→ **DATA FOR THE TASK**
--------------------------------
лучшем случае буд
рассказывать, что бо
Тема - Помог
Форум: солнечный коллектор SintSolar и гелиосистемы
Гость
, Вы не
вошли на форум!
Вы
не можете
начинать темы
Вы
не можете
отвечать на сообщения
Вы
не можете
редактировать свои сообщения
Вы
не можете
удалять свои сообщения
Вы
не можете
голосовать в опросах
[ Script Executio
--------------------------------
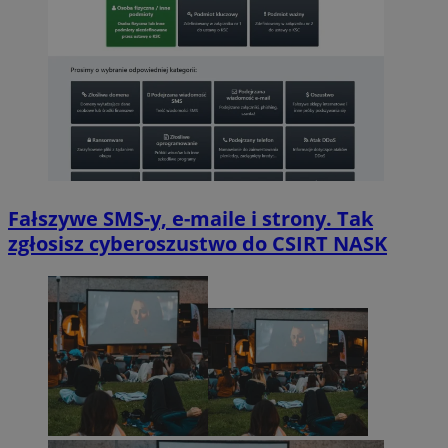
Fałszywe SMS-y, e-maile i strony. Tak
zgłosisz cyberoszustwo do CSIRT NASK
--------------------------------
→ **BRIEF**
When the word "сообщения" appears in a line of the listing, copy that line.

→ **WRITTEN ANSWER**
отвечать на сообщения
редактировать свои сообщения
удалять свои сообщения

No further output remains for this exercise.